Repeat nothing but the lines below running from the one containing "Itemize the app" to the one containing "Decompose this app". Keep both end lines.

━━━ TASK INPUTS ━━━

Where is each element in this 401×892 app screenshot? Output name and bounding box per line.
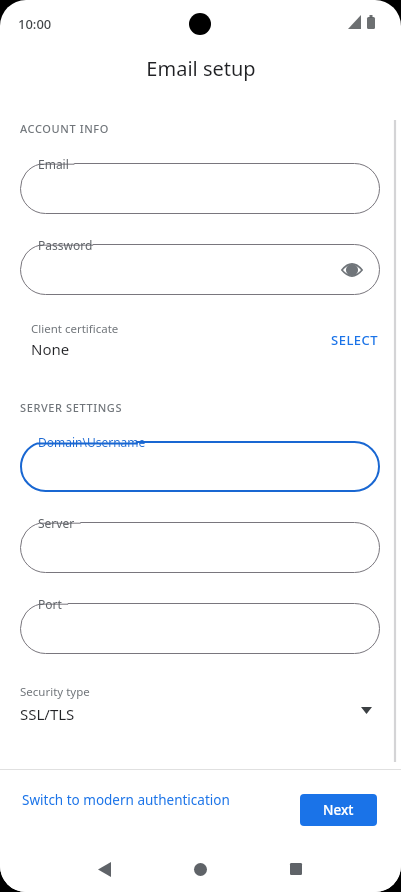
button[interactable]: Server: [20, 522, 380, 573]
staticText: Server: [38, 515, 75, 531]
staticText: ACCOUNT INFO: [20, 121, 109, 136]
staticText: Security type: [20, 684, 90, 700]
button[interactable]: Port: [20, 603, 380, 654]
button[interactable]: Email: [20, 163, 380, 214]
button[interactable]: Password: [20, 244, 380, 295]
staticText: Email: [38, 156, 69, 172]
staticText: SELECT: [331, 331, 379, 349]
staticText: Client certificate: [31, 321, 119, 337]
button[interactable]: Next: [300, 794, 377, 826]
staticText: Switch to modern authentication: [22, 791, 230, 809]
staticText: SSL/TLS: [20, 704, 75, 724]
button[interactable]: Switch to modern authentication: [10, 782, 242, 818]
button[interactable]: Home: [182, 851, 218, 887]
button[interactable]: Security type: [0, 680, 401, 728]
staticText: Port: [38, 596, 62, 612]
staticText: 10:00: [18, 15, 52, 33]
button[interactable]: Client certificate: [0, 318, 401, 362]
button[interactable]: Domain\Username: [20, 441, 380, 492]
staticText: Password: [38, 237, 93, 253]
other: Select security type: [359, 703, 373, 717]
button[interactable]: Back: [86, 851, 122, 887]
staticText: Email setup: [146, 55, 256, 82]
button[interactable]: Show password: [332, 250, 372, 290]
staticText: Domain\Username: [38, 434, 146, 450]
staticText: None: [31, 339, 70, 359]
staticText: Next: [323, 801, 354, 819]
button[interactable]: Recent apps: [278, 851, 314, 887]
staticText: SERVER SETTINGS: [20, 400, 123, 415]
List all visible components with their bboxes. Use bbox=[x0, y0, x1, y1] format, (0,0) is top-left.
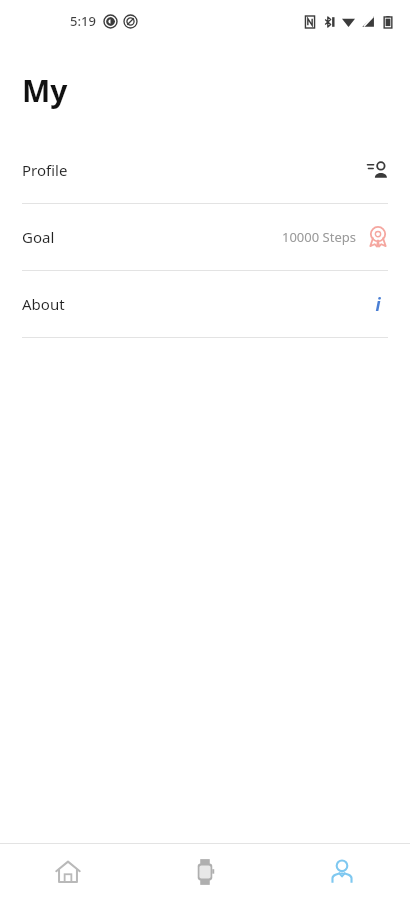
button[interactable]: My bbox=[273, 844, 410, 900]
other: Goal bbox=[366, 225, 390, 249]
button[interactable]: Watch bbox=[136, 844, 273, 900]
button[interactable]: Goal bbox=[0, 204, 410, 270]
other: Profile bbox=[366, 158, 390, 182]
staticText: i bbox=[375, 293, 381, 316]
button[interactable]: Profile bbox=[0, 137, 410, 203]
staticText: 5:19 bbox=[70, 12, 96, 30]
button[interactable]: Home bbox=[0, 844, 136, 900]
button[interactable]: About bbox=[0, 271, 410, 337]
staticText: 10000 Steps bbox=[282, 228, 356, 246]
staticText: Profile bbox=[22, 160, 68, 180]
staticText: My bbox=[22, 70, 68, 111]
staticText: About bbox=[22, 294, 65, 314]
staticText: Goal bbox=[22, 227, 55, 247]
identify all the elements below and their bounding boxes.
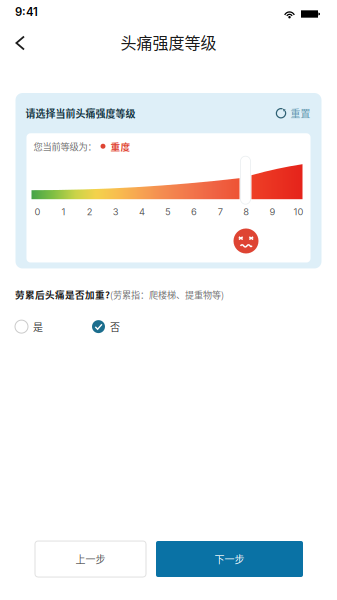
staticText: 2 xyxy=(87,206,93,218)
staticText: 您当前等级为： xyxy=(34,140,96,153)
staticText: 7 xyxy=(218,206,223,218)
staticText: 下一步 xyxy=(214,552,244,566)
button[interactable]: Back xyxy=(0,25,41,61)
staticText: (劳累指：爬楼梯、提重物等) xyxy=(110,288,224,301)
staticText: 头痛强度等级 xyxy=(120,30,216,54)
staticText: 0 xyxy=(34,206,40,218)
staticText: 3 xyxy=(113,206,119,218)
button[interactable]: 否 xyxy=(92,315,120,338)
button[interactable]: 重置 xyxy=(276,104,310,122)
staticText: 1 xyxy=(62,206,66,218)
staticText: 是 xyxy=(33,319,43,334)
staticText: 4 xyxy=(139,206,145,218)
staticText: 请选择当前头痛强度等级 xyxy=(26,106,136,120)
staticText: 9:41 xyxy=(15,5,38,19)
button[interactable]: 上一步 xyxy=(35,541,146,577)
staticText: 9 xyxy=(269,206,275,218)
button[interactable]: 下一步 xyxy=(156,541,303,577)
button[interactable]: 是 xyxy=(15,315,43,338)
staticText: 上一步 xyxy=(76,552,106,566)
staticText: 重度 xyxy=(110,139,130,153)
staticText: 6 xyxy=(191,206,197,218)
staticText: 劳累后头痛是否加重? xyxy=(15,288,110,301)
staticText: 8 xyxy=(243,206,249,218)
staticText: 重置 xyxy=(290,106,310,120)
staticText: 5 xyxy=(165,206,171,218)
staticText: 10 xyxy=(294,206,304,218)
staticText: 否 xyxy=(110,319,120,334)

━━━
━━━ TASK INPUTS ━━━

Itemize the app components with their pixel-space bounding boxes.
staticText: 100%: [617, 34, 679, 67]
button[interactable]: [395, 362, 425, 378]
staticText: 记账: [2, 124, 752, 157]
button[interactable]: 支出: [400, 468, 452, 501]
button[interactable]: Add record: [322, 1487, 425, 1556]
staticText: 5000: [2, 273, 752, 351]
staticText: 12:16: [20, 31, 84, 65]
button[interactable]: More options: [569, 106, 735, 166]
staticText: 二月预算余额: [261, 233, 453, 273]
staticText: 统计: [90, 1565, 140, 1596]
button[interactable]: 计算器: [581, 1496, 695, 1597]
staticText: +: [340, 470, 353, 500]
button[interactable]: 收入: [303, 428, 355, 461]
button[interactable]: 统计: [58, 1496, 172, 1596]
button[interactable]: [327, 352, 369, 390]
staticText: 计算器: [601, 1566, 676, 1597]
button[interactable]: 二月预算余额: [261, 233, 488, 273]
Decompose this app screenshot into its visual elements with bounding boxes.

━━━
━━━ TASK INPUTS ━━━

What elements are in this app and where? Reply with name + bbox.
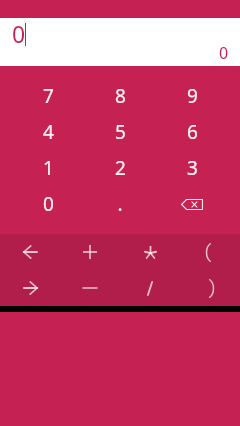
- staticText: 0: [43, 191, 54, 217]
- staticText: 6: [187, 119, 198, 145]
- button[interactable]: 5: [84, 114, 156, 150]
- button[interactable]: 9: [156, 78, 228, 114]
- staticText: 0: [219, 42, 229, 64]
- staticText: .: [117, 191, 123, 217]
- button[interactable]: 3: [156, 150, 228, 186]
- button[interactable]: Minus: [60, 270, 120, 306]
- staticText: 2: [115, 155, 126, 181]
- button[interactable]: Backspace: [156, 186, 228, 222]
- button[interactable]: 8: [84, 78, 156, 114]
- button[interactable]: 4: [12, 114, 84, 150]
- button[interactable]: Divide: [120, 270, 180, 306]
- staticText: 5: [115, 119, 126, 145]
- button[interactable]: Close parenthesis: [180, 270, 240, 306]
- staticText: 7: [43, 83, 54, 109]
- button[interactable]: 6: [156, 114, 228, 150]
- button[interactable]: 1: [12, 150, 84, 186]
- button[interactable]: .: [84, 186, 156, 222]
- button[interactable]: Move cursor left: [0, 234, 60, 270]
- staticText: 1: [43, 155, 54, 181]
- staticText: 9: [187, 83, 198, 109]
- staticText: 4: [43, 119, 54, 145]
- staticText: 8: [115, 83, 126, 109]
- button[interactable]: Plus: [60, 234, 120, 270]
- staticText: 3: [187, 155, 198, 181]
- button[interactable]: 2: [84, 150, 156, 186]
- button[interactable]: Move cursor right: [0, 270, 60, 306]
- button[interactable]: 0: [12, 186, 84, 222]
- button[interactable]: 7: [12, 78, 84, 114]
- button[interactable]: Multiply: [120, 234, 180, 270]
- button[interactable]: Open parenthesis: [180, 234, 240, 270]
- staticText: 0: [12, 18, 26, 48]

━━━

__PROBLEM SOLUTION__:
Itemize the app components with their pixel-space bounding boxes.
staticText: 100%: [617, 34, 679, 67]
button[interactable]: [395, 362, 425, 378]
staticText: 记账: [2, 124, 752, 157]
button[interactable]: 支出: [400, 468, 452, 501]
button[interactable]: Add record: [322, 1487, 425, 1556]
staticText: 5000: [2, 273, 752, 351]
staticText: 12:16: [20, 31, 84, 65]
button[interactable]: More options: [569, 106, 735, 166]
staticText: 二月预算余额: [261, 233, 453, 273]
staticText: 统计: [90, 1565, 140, 1596]
button[interactable]: 计算器: [581, 1496, 695, 1597]
staticText: +: [340, 470, 353, 500]
button[interactable]: 收入: [303, 428, 355, 461]
button[interactable]: 统计: [58, 1496, 172, 1596]
button[interactable]: [327, 352, 369, 390]
staticText: 计算器: [601, 1566, 676, 1597]
button[interactable]: 二月预算余额: [261, 233, 488, 273]
Decompose this app screenshot into its visual elements with bounding boxes.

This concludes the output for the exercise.